## The task:
Without including any pictures, write out the data below exactly.

"""

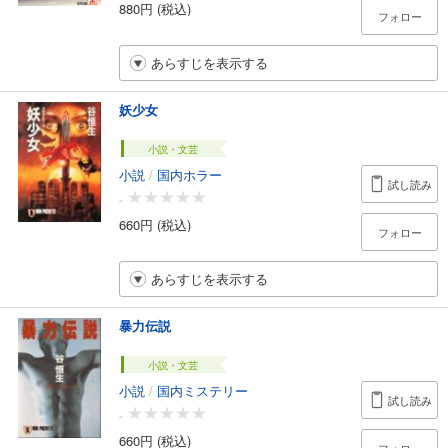
880円 (税込)
フォロー
あらすじを表示する
妖少女
小説・文芸
小説
/
国内ホラー
試し読み
-
660円 (税込)
フォロー
あらすじを表示する
暴力伝説
小説・文芸
小説
/
国内ミステリー
試し読み
-
660円 (税込)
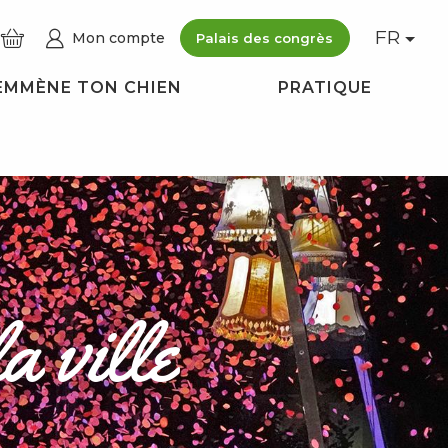
FR
Mon compte
Palais des congrès
EMMÈNE TON CHIEN
PRATIQUE
a ville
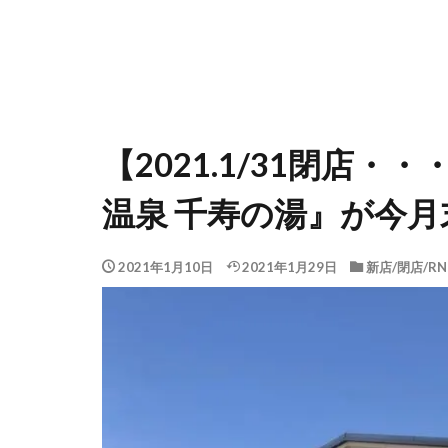
【2021.1/31閉店
温泉 千寿の湯』が今
2021年1月10日
2021年1月29日
新店/閉店/RN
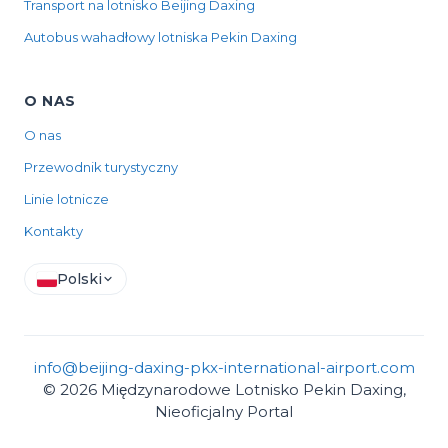
Transport na lotnisko Beijing Daxing
Autobus wahadłowy lotniska Pekin Daxing
O NAS
O nas
Przewodnik turystyczny
Linie lotnicze
Kontakty
Polski
info@beijing-daxing-pkx-international-airport.com
© 2026 Międzynarodowe Lotnisko Pekin Daxing,
Nieoficjalny Portal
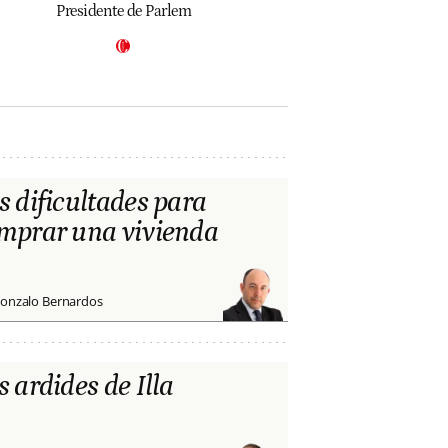
Presidente de Parlem
s dificultades para
mprar una vivienda
onzalo Bernardos
s ardides de Illa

"""

## Solution:
880円 (税込)
フォロー
あらすじを表示する
妖少女
小説・文芸
小説
/
国内ホラー
試し読み
-
660円 (税込)
フォロー
あらすじを表示する
暴力伝説
小説・文芸
小説
/
国内ミステリー
試し読み
-
660円 (税込)
FR
Mon compte
Palais des congrès
EMMÈNE TON CHIEN
PRATIQUE
a ville
【2021.1/31閉店
温泉 千寿の湯』が今
2021年1月10日
2021年1月29日
新店/閉店/RN
Transport na lotnisko Beijing Daxing
Autobus wahadłowy lotniska Pekin Daxing
O NAS
O nas
Przewodnik turystyczny
Linie lotnicze
Kontakty
Polski
info@beijing-daxing-pkx-international-airport.com
© 2026 Międzynarodowe Lotnisko Pekin Daxing,
Nieoficjalny Portal
Presidente de Parlem
s dificultades para
mprar una vivienda
onzalo Bernardos
s ardides de Illa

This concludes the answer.